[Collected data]
-=-=-=-=-

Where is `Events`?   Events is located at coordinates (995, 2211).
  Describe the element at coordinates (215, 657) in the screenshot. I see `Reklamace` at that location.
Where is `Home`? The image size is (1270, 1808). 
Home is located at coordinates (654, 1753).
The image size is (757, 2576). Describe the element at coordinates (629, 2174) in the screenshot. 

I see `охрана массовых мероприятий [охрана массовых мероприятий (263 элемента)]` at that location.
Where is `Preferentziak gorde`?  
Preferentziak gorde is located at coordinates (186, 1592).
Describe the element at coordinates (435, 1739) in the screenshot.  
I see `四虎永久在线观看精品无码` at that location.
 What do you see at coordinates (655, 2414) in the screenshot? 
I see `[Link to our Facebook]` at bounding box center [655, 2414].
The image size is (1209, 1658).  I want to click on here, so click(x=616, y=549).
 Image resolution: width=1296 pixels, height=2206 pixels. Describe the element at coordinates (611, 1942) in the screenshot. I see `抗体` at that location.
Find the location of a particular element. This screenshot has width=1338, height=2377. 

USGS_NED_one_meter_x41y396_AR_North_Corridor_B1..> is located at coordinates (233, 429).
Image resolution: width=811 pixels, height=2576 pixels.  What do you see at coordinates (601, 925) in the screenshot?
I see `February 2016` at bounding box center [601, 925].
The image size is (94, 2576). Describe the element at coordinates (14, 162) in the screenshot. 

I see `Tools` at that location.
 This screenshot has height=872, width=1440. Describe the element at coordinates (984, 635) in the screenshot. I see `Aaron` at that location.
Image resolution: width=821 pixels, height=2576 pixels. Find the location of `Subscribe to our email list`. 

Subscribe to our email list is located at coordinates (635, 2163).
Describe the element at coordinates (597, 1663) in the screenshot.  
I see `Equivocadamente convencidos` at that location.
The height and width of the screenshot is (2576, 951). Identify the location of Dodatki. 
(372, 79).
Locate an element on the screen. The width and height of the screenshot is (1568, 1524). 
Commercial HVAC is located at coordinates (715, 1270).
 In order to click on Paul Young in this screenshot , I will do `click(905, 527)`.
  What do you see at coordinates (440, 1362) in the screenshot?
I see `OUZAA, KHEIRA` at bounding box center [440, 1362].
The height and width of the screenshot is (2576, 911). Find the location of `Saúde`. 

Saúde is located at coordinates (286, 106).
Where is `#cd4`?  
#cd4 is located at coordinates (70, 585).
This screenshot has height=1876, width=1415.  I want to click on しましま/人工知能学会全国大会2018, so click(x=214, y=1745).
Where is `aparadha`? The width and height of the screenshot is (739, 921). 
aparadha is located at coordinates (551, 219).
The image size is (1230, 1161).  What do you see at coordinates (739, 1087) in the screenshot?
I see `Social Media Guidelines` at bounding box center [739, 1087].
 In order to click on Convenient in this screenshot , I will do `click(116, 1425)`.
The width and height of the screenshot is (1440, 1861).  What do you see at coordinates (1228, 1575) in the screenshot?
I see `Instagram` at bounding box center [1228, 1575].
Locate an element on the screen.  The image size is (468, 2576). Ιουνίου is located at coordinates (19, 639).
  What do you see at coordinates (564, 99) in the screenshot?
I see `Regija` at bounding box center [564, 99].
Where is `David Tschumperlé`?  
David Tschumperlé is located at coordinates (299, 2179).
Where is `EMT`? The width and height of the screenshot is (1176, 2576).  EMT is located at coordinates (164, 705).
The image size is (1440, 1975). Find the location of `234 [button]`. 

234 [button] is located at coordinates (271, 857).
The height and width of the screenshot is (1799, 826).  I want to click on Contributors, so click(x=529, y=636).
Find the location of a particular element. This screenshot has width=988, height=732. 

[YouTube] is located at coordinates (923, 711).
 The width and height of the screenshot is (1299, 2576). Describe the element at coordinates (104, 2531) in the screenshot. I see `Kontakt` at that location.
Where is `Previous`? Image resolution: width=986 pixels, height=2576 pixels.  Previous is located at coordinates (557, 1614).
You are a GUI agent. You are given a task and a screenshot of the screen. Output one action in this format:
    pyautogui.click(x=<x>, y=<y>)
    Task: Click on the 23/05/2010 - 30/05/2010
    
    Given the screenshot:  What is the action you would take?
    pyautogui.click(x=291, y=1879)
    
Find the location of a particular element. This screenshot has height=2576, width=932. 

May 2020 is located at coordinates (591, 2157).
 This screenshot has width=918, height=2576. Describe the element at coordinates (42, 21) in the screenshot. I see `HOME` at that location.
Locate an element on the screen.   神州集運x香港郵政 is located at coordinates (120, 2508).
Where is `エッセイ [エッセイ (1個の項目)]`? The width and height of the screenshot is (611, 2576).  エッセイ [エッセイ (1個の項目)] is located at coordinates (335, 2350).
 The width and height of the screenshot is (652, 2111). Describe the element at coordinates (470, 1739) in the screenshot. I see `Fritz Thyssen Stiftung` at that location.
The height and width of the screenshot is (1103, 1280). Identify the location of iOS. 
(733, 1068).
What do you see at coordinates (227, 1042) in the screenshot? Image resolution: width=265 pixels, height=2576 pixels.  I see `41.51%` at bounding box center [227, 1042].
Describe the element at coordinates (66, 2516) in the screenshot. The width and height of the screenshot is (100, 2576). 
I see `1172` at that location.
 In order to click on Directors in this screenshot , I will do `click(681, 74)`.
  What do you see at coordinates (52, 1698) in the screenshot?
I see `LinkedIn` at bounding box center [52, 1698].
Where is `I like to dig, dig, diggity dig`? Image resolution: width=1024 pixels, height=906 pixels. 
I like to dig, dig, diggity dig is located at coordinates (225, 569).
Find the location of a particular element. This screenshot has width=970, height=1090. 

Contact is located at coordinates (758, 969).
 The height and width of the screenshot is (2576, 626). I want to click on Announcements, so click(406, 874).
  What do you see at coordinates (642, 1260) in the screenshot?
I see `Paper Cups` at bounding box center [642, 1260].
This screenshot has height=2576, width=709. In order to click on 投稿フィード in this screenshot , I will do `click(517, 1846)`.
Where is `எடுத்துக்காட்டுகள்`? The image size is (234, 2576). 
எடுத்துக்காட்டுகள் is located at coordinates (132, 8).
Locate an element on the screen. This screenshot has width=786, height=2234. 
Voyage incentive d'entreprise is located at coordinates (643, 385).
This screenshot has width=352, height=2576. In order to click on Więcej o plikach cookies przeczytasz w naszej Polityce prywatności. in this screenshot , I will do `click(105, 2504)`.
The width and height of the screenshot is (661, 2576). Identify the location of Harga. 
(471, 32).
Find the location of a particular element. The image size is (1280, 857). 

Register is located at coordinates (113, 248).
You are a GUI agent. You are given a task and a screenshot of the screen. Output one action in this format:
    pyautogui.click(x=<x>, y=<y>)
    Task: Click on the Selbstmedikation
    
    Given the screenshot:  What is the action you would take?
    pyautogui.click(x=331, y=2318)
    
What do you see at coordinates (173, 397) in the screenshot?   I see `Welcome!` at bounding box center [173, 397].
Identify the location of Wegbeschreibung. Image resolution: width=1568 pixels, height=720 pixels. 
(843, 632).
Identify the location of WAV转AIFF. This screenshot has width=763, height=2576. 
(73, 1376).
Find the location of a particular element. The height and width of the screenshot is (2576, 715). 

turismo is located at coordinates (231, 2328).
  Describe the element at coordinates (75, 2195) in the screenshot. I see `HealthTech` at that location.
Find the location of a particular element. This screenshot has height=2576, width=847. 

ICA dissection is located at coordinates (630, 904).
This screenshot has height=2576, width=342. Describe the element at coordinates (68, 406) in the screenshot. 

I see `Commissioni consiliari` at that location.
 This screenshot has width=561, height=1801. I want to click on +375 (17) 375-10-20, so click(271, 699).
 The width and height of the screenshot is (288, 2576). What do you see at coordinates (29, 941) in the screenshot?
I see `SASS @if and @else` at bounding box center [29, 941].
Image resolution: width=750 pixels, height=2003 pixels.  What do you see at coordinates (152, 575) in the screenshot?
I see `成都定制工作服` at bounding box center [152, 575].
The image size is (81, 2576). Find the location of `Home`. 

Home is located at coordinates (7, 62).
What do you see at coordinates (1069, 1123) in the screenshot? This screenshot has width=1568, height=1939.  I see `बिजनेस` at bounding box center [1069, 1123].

-=-=-=-=-

#### [WHAT TO PRODUCE]
Out of the data above, set down the lines from the one with "The height and width of the screenshot is (2576, 911)." to the one with "This screenshot has height=1876, width=1415.", both included, exactly as written and with no additions.

#### [TASK RESPONSE]
The height and width of the screenshot is (2576, 911). Find the location of `Saúde`. 

Saúde is located at coordinates (286, 106).
Where is `#cd4`?  
#cd4 is located at coordinates (70, 585).
This screenshot has height=1876, width=1415.  I want to click on しましま/人工知能学会全国大会2018, so click(x=214, y=1745).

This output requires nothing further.